Record Keeping for Natural Therapists

Patient record keeping is unfortunately one of those dreaded risk management topics. Guild Insurance understands that it isn’t the most interesting of topics for natural therapists to spend time thinking and talking about. However, it’s incredibly important, and Guild’s experience suggests many practitioners would benefit from learning more about good record keeping.

Patient records and insurance claims

Patient records can impact insurance claims in two ways:

1. Poor records may make a complaint, and therefore an insurance claim, difficult to defend due to the lack of evidence.

2. And surprisingly to some, poor records can contribute to a poor or unexpected outcome following treatment, leading to the patient complaining and possibly seeking some form of compensation.

All natural therapists would want to avoid poor patient outcomes as the wellbeing of their patients is paramount. However, they would also want to avoid complaints, which can lead to insurance claims, as these can be very challenging and confronting experiences. Therefore, understanding how to improve the standard of patient records really should be a focus.

Why keep detailed patient records?

1. Continuity of patient care

It’s not uncommon to hear practitioners believe they can remember the details of patient consultations. However, at Guild we regularly see examples where practitioners haven’t remembered key aspects of prior consultations and treatment, and this has led to a poor outcome for the patient. It’s therefore imperative to have this information recorded to ensure certainty as to how and why you’ve treated a patient in the past.

It’s also important to be sure you refer to the information within the patient’s record. Patients can suffer harm when information, such as allergy details, is overlooked or forgotten about and therefore the patient isn’t treated accordingly.

2. Regulatory requirement

All professionals need to be aware of the various expectations placed on them, which are there to assist people to carry out their work appropriately. And it’s a common expectation that practitioners keep detailed records of patient interaction. This is no different for natural therapists.

In the Australian Natural Therapists Association (ANTA) Code of Professional Ethics, it states that practitioners are to ‘Maintain accurate, complete and up-to-date clinical records’.

The Code of Conduct for the Australian Health Practitioner Regulation Agency (Ahpra) states that ‘Maintaining clear and accurate health records is essential for the continuing good care of patients’.

It’s the responsibility of every practitioner to make themselves aware of and comply with the various codes, guidelines and policies relevant to them. Not knowing is not an excuse for not complying.

3. Defence of a complaint

If there’s any allegation of wrong doing made against a practitioner, their records are going to be incredibly important. Those records provide evidence of what took place and why. Without this, the practitioner will be relying on their memory as a defence. Information recorded at the time of the consultation is going to hold greater weight as a reliable defence than a practitioner’s memory months after an event. As the saying goes ‘Good records = good defence, poor records = poor defence and no records = no defence’.

4. Funding audit

Funding providers, such as private health insurers, regularly review the rebates they pay for treatment and can conduct audits to be sure practitioners are billing appropriately. It’s not uncommon for a practitioner to receive a request from a funding provider to produce patient records to justify their billing practices.  If the reasons behind treatment, and therefore billing, isn’t clear, funding providers can demand repayment.

What to record?

The key question many practitioners ask when it comes to patient record keeping is ‘how much detail do I need to record?’. Natural therapists should refer to ANTA’s Guide to Clinical Record Keeping to better understand the detail required in a patient record.
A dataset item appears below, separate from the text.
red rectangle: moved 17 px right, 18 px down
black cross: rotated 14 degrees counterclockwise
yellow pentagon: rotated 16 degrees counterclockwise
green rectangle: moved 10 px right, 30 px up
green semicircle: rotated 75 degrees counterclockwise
Exactly what to include can vary according to the specifics of the patient’s condition and therapy provided.  However, generally records should include, but aren’t limited to:

  • Patient identifying details and contact information as well as health history
  • Name of the consulting practitioner and the date of the consultation
  • Presenting conditions and symptoms
  • All examinations and investigations conducted and their results
  • Informed consent to treatment
  • Treatment provided and the patient’s response
  • Any items supplied, or instructions given, to the patient
  • Referrals to other health professionals.

When a practitioner is unsure if they’ve included enough detail, they should ask them self whether or not another practitioner could read the record and understand the full picture of what took place and why, without the treating practitioner filling in any gaps. If the full story isn’t there, there isn’t enough detail.

Professional and objective

Patient records need to always be professional and objective. Constructive critical comments about the patient can be included, however this must be professional and only when this is relevant to the treatment being provided. This may occur in situations where the patient isn’t complying with instructions and this is detrimental to their health. However, it’s important to remember that clinical records can be accessed and read by a number of people, including the patient, so always be mindful of the language used. The language used should match the professional language a practitioner would use when speaking to the patient during a consultation.